Despite the Religious Wrong's hijacking of America's Founding Fathers for their own narrow purposes, (i.e., the indignant claim that the U.S. was founded on the basis of Judeo-Christian values, and therefore all law should be based on Scripture), the writings of many of these learned men and great thinkers speak rather frankly about their true intentions regarding religion's role in government--both in terms of its founding and functioning. I have provided the following few examples before, but I think they bear reiterating, given the kinds of crazy-ass public appeals some elected officials (and many a pundit on Fox and elsewhere) are making with regard to important Federal legislation.

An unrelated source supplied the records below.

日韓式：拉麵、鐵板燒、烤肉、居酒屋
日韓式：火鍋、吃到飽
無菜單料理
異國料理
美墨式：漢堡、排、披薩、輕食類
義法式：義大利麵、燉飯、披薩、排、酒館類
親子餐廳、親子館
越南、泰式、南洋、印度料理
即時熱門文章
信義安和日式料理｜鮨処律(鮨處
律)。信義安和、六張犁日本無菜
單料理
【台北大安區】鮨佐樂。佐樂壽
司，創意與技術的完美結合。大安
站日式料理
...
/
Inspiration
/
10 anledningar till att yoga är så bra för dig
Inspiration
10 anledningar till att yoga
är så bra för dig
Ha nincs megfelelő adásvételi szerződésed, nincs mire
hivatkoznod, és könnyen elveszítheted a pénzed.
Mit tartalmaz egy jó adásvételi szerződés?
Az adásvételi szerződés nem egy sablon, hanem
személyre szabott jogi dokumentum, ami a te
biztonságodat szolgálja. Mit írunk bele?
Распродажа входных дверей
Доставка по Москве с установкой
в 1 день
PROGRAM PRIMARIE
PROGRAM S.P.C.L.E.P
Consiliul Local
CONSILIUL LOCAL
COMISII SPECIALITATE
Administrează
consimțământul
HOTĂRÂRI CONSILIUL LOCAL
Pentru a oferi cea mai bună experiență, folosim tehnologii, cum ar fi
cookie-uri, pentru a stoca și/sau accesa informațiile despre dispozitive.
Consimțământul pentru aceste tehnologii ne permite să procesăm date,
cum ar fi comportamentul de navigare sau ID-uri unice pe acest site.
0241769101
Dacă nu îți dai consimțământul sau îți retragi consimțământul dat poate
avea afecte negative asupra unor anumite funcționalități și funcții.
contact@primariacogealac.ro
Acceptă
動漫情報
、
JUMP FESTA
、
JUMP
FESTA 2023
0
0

"The United States of America is in no sense founded on the Christian religion."
--John Adams, Treaty of Tripoli (1797)


"In every country and in every age the priest has been hostile to liberty, he is always in allegiance with the despot, abetting his abuses in return for protection of his own... History I believe furnishes no example of a priest-ridden people maintaining a free civil government... Political as well as religious leaders will always avail themselves [of public ignorance] for their own purpose."

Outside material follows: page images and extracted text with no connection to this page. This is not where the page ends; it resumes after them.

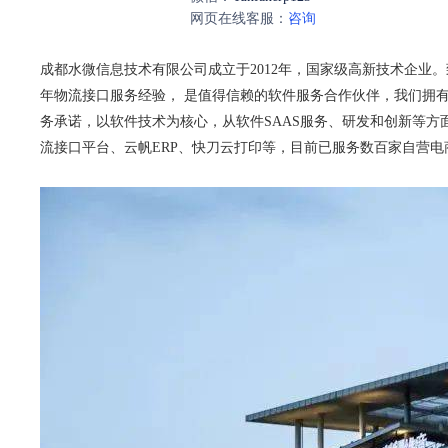
网页在线客服：
咨询
成都水微信息技术有限公司成立于2012年，国家级高新技术企业
年物流接口服务经验， 是值得信赖的软件服务合作伙伴，我们拥
务承诺，以软件技术为核心，从软件SAAS服务、研发和创新等
流接口平台、云帆ERP、快刀云打印等，目前已服务数百家自营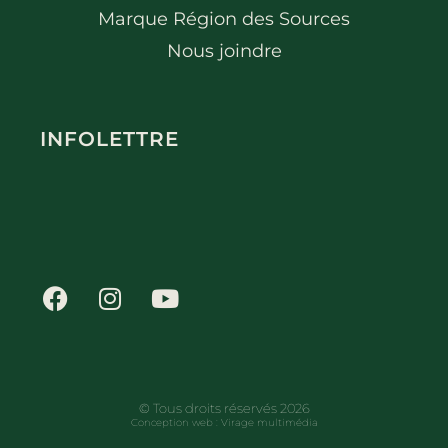
Marque Région des Sources
Nous joindre
INFOLETTRE
© Tous droits réservés 2026
Conception web :
Virage multimédia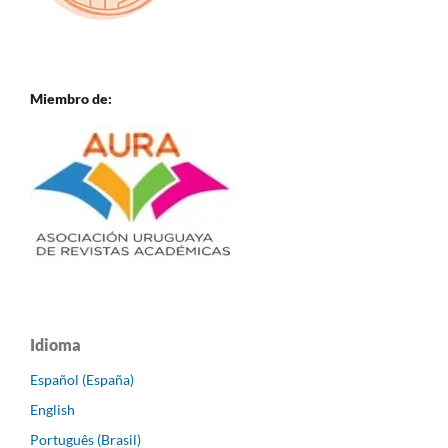
Miembro de:
Idioma
Español (España)
English
Português (Brasil)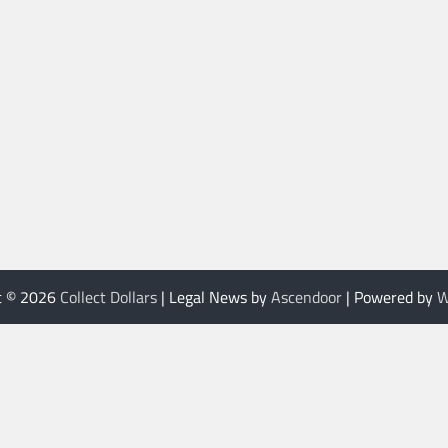
t © 2026
Collect Dollars
| Legal News by
Ascendoor
| Powered by
W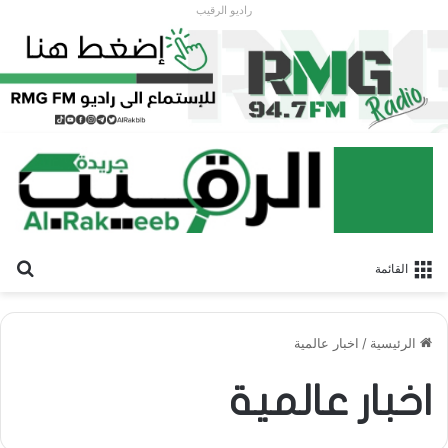
راديو الرقيب
بح
القائمة
الرئيسية
/
اخبار عالمية
اخبار عالمية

"State churches that use government power to support themselves and force their views on persons of other faiths undermine all our civil rights...  Erecting the 'wall of separation between church and state,' therefore, is absolutely essential in a free society."
--Thomas Jefferson

The Daily Show has done many segments in the past regarding the inappropriateness of religion in government. I personally find satire one of the absolute best ways to illuminate just how dangerous it is for all of us when religion crosses into the realm of government. Here is the latest regarding health care reform.


Tuesday, March 2, 2010

You Just Can't Compete Against Jesus

This past weekend, my school district held their Golden Apple Teacher of the Year awards banquet. Amazingly, 2 of the 5 finalists were teachers with whom I work. One in particular is a young man who teaches the Emotionally/Behaviorally Disordered middle schoolers in a self-contained class. He is very devoted to his kids and is a really great teacher.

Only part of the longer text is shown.